Like we said, this seemed like political theater rather than legislation directed at protecting public health, so maybe passing constitutional muster was not part of the equation. Stock’s challenge to the law contended her professional ethics required her to continue to dispute the efficacy of these medications for treatment of COVID-19, as she had been doing since March 2020, consistent with the advice of FDA, NIH, WHO, and an alphabet soup of public health entities, as well as manufacturers of these drugs. She sought to enjoin the statute because it infringed on her free speech.

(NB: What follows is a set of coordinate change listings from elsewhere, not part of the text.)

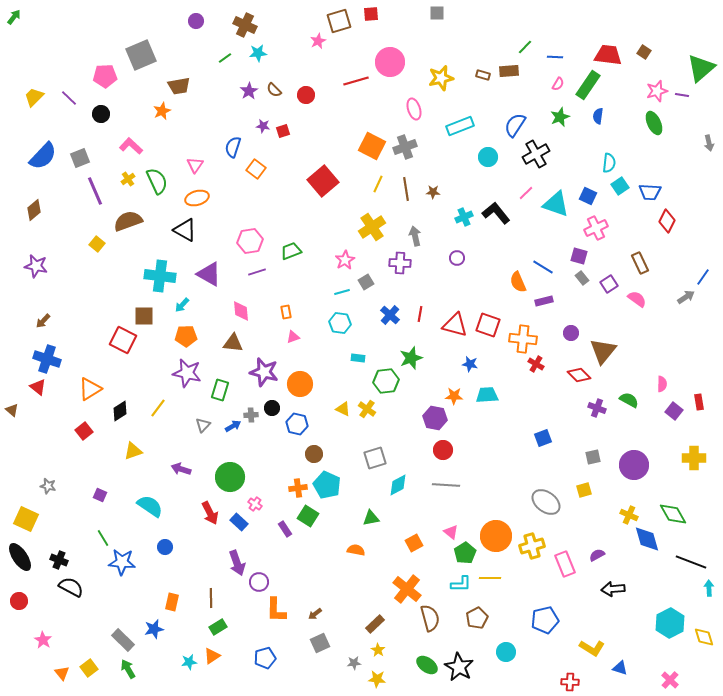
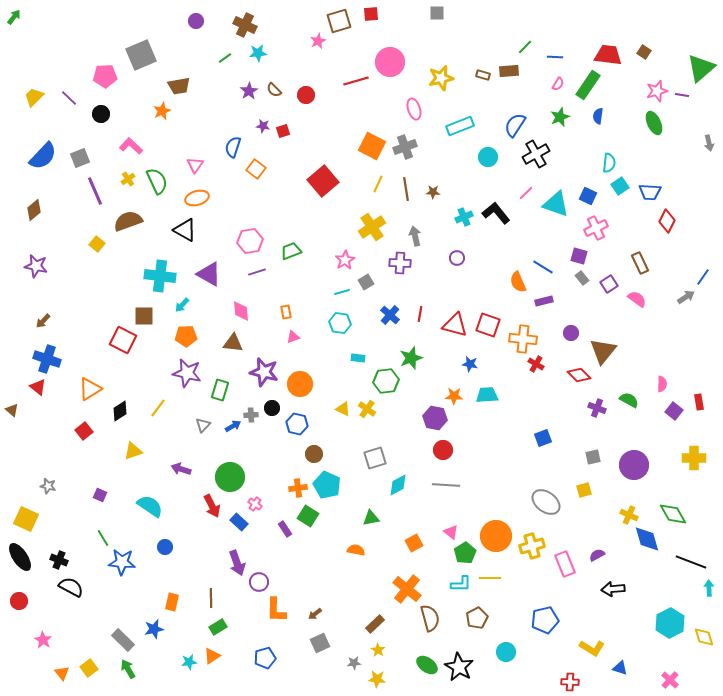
red arrow at (210, 513): moved 2 px right, 7 px up
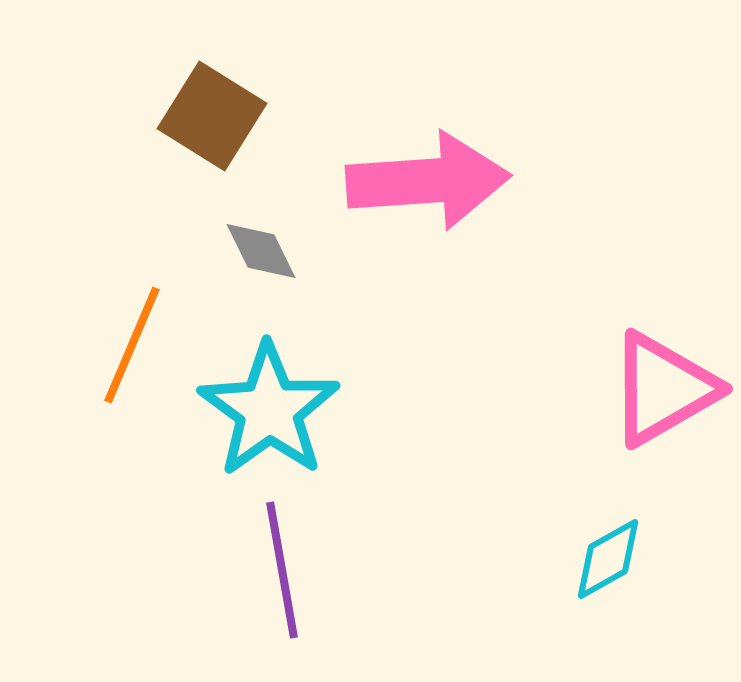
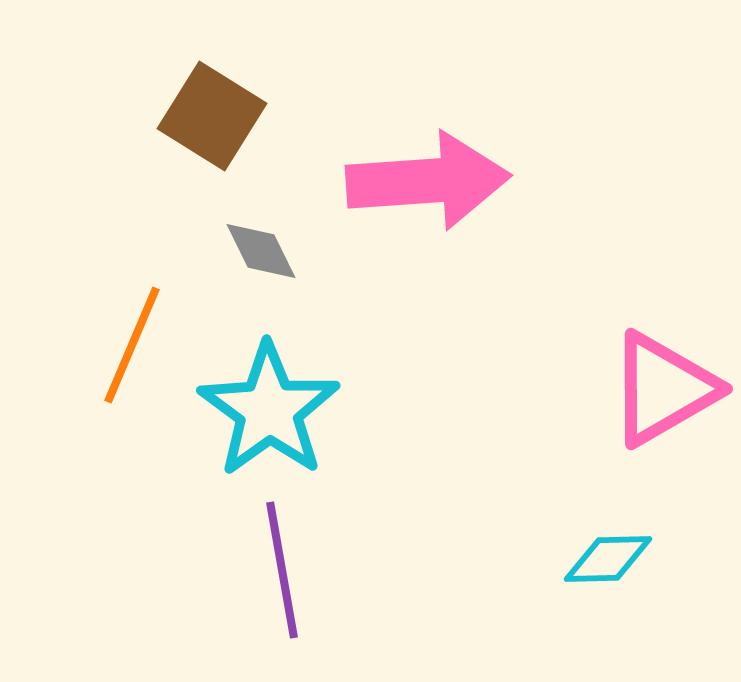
cyan diamond: rotated 28 degrees clockwise
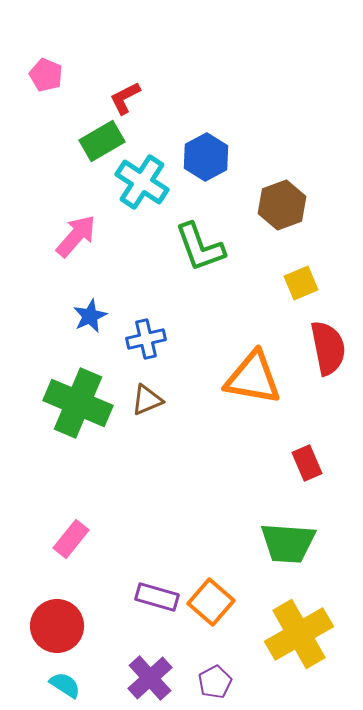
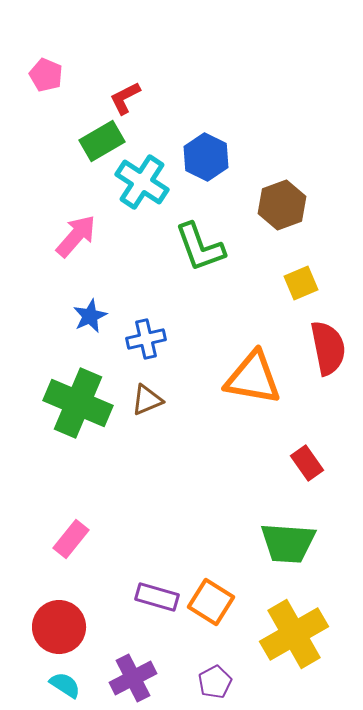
blue hexagon: rotated 6 degrees counterclockwise
red rectangle: rotated 12 degrees counterclockwise
orange square: rotated 9 degrees counterclockwise
red circle: moved 2 px right, 1 px down
yellow cross: moved 5 px left
purple cross: moved 17 px left; rotated 15 degrees clockwise
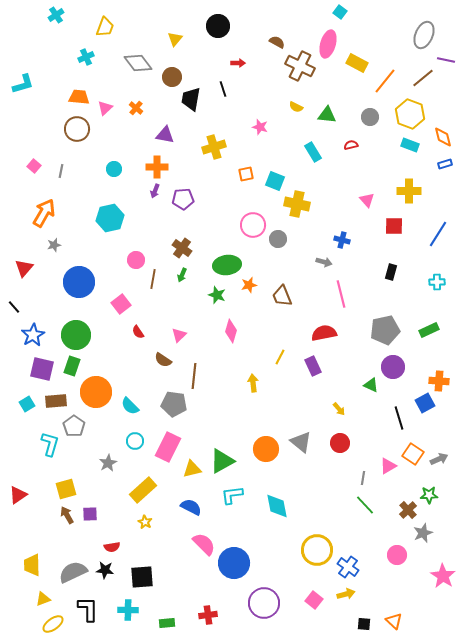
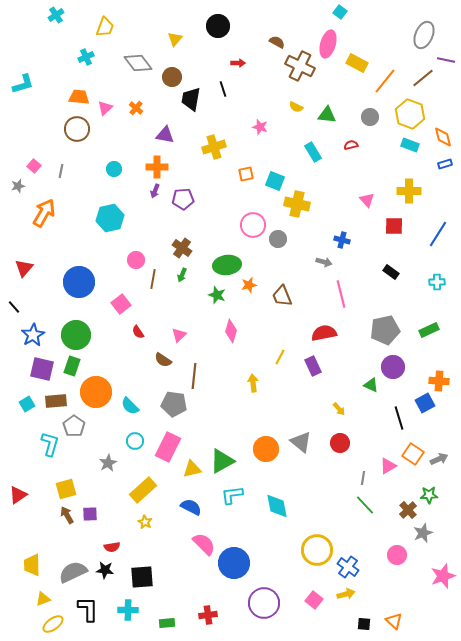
gray star at (54, 245): moved 36 px left, 59 px up
black rectangle at (391, 272): rotated 70 degrees counterclockwise
pink star at (443, 576): rotated 20 degrees clockwise
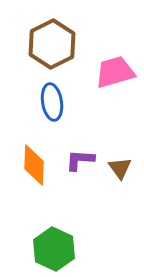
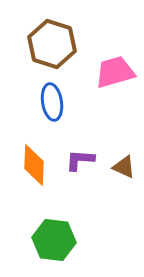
brown hexagon: rotated 15 degrees counterclockwise
brown triangle: moved 4 px right, 1 px up; rotated 30 degrees counterclockwise
green hexagon: moved 9 px up; rotated 18 degrees counterclockwise
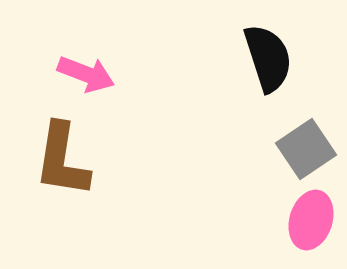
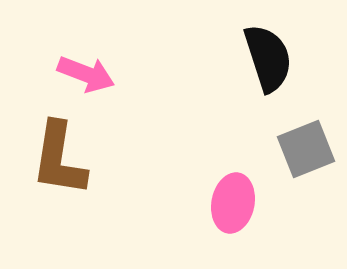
gray square: rotated 12 degrees clockwise
brown L-shape: moved 3 px left, 1 px up
pink ellipse: moved 78 px left, 17 px up; rotated 6 degrees counterclockwise
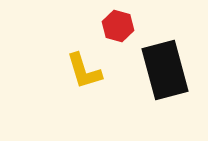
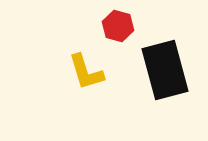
yellow L-shape: moved 2 px right, 1 px down
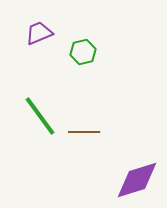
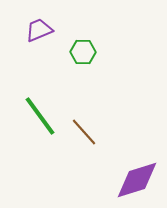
purple trapezoid: moved 3 px up
green hexagon: rotated 15 degrees clockwise
brown line: rotated 48 degrees clockwise
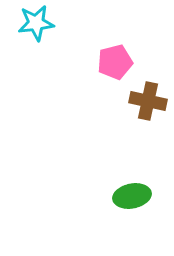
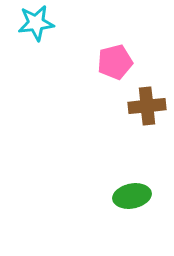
brown cross: moved 1 px left, 5 px down; rotated 18 degrees counterclockwise
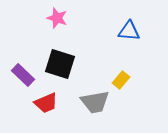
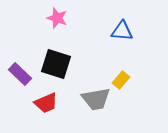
blue triangle: moved 7 px left
black square: moved 4 px left
purple rectangle: moved 3 px left, 1 px up
gray trapezoid: moved 1 px right, 3 px up
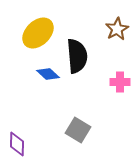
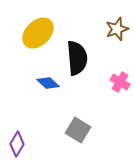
brown star: rotated 10 degrees clockwise
black semicircle: moved 2 px down
blue diamond: moved 9 px down
pink cross: rotated 30 degrees clockwise
purple diamond: rotated 30 degrees clockwise
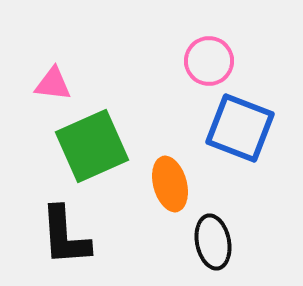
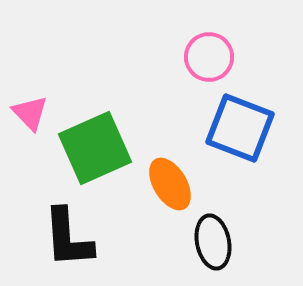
pink circle: moved 4 px up
pink triangle: moved 23 px left, 29 px down; rotated 39 degrees clockwise
green square: moved 3 px right, 2 px down
orange ellipse: rotated 16 degrees counterclockwise
black L-shape: moved 3 px right, 2 px down
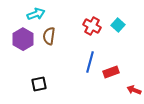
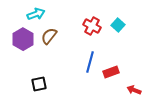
brown semicircle: rotated 30 degrees clockwise
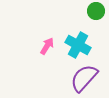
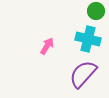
cyan cross: moved 10 px right, 6 px up; rotated 15 degrees counterclockwise
purple semicircle: moved 1 px left, 4 px up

Within a few months, her motion for preliminary injunction and the defendant board of pharmacy’s motion to dismiss were ripe.
We will dispense with the challenge to plaintiff’s standing, which was weaker than the “evidence” supporting using ivermectin to treat COVID-19. The first step in the preliminary injunction analysis was deciding whether plaintiff was likely to succeed on the merits. She was. Noting that the statute’s prohibition applies when the pharmacist tries to “express a particular view, namely, a view disputing the efficacy of the drugs,” but not to “tout, endorse, or acclaim the drugs,” it was easily seen as impermissible “viewpoint discrimination.” Id. at *7. The board tried to turn the phrase “dispute the efficacy” into something akin to “discuss the positives and negatives of its use, regardless of whether the pharmacist agreed with or disagreed with the prescription.” The court rejected this argument because, well, it could read. Id. at *7-8. This meant the plaintiff was likely to establish that the statute was unconstitutional. Under Eighth Circuit law, this finding meant the other requirements for preliminary injunction were automatically satisfied. Id. at *8 (citing Rodgers v. Bryant, 942 F.3d 451, 456 (8th Cir. 2019)).
The Stock court noted that the board’s brief failed to cite Rodgers, “the controlling caselaw on the preliminary injunction standard,” and urged its counsel to cite “relevant controlling caselaw” going forward. Id. at *6 n.4. If that is how the case is being litigated by the board, then it will continue for a while. There seems to be little hope that Missouri would repeal its ill-conceived and backwards law. Doubling down on doltishness these days is no longer surprising.